▶ [Aim of the exercise]: Take each line in the entries below that holds "disclaimer" and show it.

Provided information: Begin

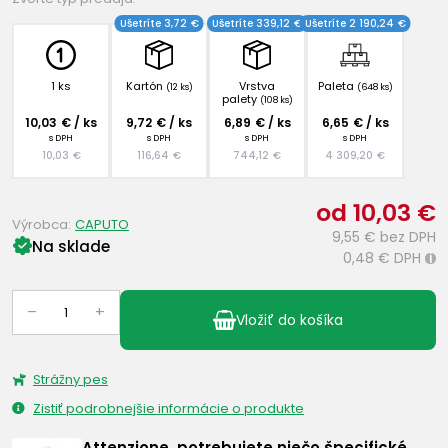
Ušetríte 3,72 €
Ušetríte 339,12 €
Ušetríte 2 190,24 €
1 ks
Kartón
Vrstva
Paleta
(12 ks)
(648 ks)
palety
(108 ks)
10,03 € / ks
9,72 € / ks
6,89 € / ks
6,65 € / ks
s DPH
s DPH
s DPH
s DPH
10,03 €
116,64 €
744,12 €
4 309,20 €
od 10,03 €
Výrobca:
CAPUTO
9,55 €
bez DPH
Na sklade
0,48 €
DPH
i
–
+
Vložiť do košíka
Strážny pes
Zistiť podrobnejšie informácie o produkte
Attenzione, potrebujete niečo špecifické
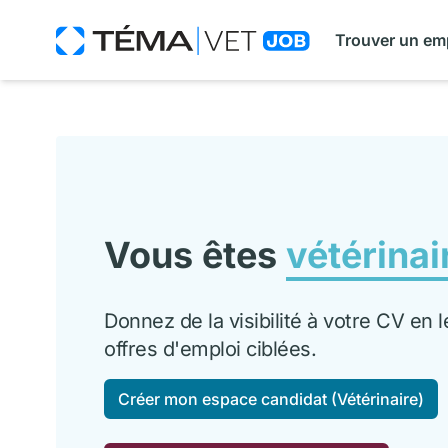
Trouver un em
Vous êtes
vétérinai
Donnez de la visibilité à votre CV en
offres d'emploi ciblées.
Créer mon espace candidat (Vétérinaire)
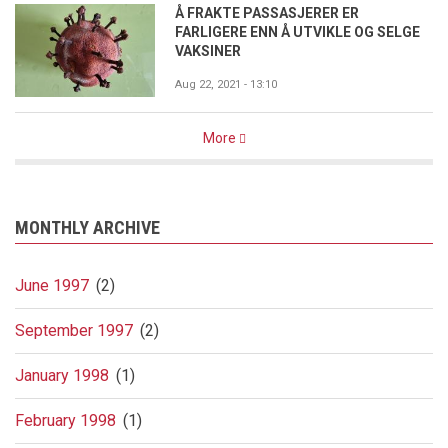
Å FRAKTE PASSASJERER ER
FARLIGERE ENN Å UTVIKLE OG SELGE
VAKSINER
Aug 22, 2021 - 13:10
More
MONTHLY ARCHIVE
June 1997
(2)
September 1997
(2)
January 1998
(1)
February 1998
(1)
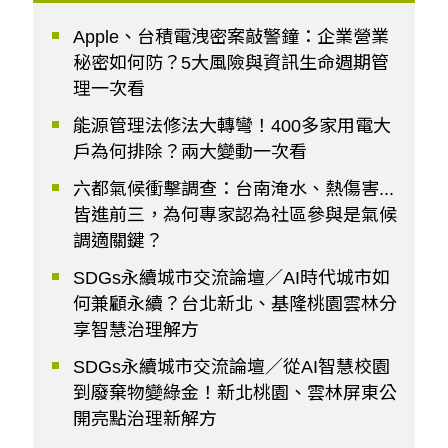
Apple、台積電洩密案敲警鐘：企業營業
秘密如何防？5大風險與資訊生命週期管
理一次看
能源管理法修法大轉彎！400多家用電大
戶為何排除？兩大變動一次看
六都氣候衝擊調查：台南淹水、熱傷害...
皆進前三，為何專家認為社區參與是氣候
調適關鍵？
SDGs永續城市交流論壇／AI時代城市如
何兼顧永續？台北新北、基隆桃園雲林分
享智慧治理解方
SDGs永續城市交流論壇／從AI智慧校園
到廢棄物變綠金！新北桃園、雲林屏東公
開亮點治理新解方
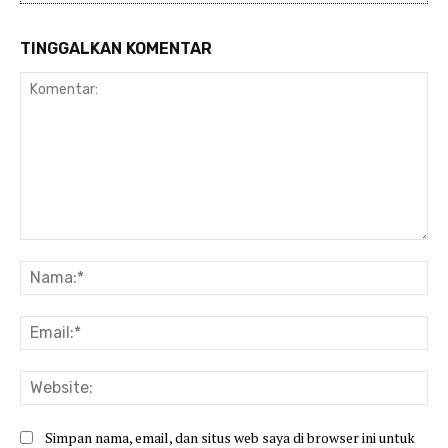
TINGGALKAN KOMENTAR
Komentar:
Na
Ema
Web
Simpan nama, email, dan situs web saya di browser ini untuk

Provided information: End
Provided information: Begin

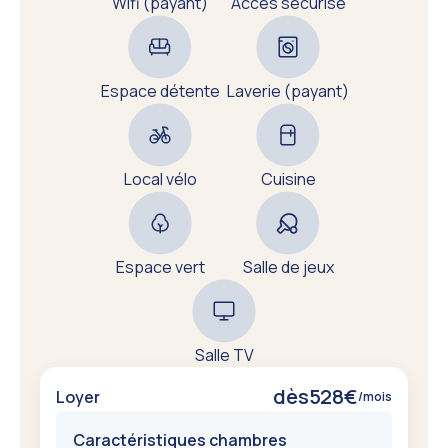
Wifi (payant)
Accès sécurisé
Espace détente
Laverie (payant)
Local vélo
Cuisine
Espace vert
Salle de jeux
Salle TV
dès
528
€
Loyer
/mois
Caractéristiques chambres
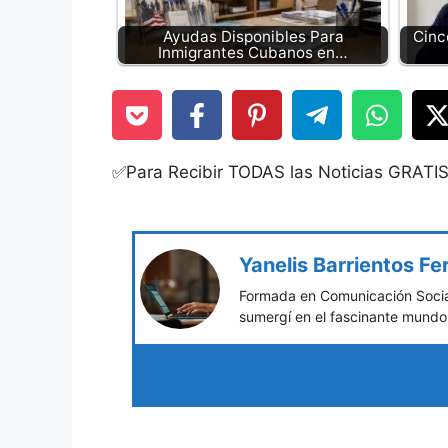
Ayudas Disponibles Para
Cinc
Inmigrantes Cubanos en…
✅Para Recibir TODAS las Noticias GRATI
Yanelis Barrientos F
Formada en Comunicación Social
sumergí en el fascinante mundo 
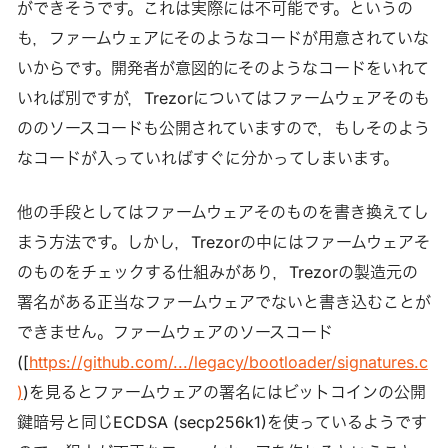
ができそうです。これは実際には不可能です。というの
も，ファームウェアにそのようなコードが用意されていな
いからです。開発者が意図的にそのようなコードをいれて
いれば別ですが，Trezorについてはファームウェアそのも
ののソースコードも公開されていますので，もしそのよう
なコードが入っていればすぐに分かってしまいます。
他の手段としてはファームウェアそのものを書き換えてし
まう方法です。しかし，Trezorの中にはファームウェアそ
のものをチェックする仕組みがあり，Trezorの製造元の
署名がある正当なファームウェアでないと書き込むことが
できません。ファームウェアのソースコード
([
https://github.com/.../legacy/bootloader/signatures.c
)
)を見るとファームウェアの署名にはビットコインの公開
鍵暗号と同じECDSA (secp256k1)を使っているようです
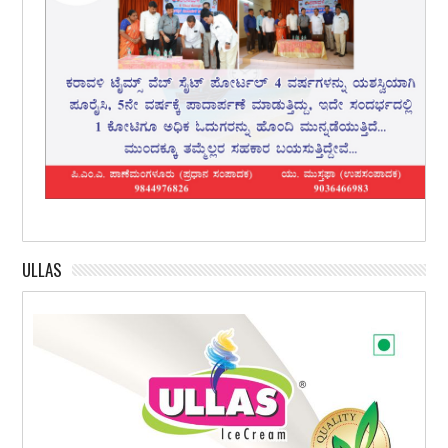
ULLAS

Provided information: End
Provided information: Begin

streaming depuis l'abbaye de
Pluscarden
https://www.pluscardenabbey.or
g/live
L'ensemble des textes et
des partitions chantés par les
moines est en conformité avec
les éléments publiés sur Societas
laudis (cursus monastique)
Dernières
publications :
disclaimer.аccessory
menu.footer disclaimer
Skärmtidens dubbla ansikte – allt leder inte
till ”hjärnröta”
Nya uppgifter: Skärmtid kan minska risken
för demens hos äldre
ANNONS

Provided information: End

▶ [Your solution]:
disclaimer.аccessory
menu.footer disclaimer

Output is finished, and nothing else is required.